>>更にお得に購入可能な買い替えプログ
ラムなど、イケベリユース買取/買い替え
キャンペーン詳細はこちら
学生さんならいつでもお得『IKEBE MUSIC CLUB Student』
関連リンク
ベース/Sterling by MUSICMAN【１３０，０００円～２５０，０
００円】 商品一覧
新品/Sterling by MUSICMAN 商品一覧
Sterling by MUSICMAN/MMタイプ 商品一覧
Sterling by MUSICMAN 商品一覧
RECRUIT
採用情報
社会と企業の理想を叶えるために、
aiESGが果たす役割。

---

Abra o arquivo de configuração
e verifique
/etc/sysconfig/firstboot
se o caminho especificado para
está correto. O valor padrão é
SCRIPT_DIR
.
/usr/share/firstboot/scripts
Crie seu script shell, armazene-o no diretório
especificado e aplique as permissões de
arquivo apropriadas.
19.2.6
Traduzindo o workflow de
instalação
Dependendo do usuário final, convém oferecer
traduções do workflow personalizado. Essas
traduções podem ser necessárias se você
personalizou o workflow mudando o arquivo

▶ **WORK TASK**
The lines above, starting at the one with "Dependendo do usuário final, convém oferecer" and ending at the one with "personalizou o workflow mudando o arquivo", are the only ones to return, exactly as written.

▶ **TASK OUTPUT**
Dependendo do usuário final, convém oferecer
traduções do workflow personalizado. Essas
traduções podem ser necessárias se você
personalizou o workflow mudando o arquivo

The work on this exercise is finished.